Purpose: : To investigate an alternative microfabrication technique to enhance the drug encapsulation efficiency and reduce the antibody damage for long-term sustained release of anti-VEGF drug loaded microparticles in age-related macular degeneration.

Methods: : The co-axial electrohydrodynamic atomization process was used to overcome the limitations of the traditional double emulsion method for microfabrication of multifunctional drug-loaded microparticles. The process setup included a co-axial needle, a ground plate, a droplet collector, and an inline video camera. The inner and outer channels of the co-axial needle were connected to two syringe pumps and infused with a phosphate buffered saline (PBS) solution of the anti-VEGF drugs, and an organic solution of poly (lactic-co-glycolic acid) (PLGA), respectively. Various fluorescent dyes, such as Nile Red, were added to the PLGA solution to visualize the shell structure. Different drugs, such as Lucentis, were encapsulated. A total voltage of 14kV was applied between the co-axial needle and the ground plate so that a stable cone-jet was formed at the co-axial needle, broken into droplets, and collected by the droplet collector filled with distilled water. The core-shell ratio of the fabricated microparticles was controlled by adjusting several process parameters, such as the ratio of the inner and outer flow rates, the concentration of PLGA, and the applied voltage.

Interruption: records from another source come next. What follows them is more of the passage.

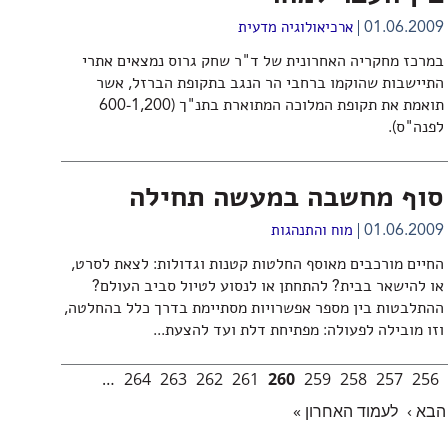
01.06.2009
ארכיאולוגיה מדעית
במרכז מחקריה האחרונית של ד"ר שחק גרוס נמצאים אתרי
התיישבות שהוקמו ברחבי הר הנגב בתקופת הברזל, אשר
תואמת את תקופת המלוכה המתוארת בתנ"ך (600-1,200
לפנה"ס).
סוף מחשבה במעשה תחילה
01.06.2009
מוח והתנהגות
החיים מורכבים מאוסף החלטות קטנות וגדולות: לצאת לסרט,
או להישאר בבית? להתחתן או לנסוע לטיול סביב העולם?
ההתלבטות בין מספר אפשרויות מסתיימת בדרך כלל בהחלטה,
וזו מובילה לפעולה: מפתיחת דלת ועד להצעת...
…
264
263
262
261
260
259
258
257
256
הבא ›
לעמוד האחרון »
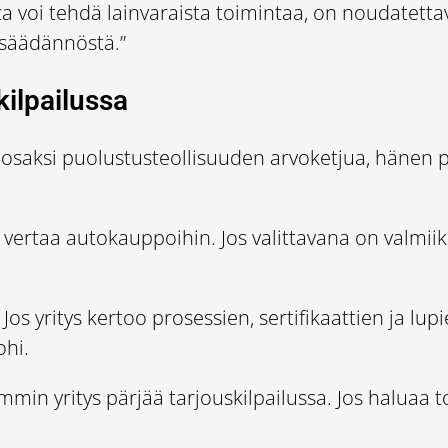
ta voi tehdä lainvaraista toimintaa, on noudatettav
nsäädännöstä.”
kilpailussa
n osaksi puolustusteollisuuden arvoketjua, hänen p
vertaa autokauppoihin. Jos valittavana on valmiiksi
Jos yritys kertoo prosessien, sertifikaattien ja 
ohi.
emmin yritys pärjää tarjouskilpailussa. Jos haluaa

Results: : With the co-axial electrohydrodynamic atomization process, we were able to fabricate drug-loaded microparticles with the size ranging from 1 to 5um. The morphology of these microparticles was characterized by scanning electron microscopy, and the cone-shell structure was confirmed by confocal microscopy.

Conclusions: : The co-axial electrohydrodynamic atomization process was successful in producing drug-loaded mircoparticles. Future studies will investigate protection of anti-VEGF drugs from process-induced damage with a high encapsulation efficiency. The core-shell ratio can be easily controlled for programmed long-term drug release.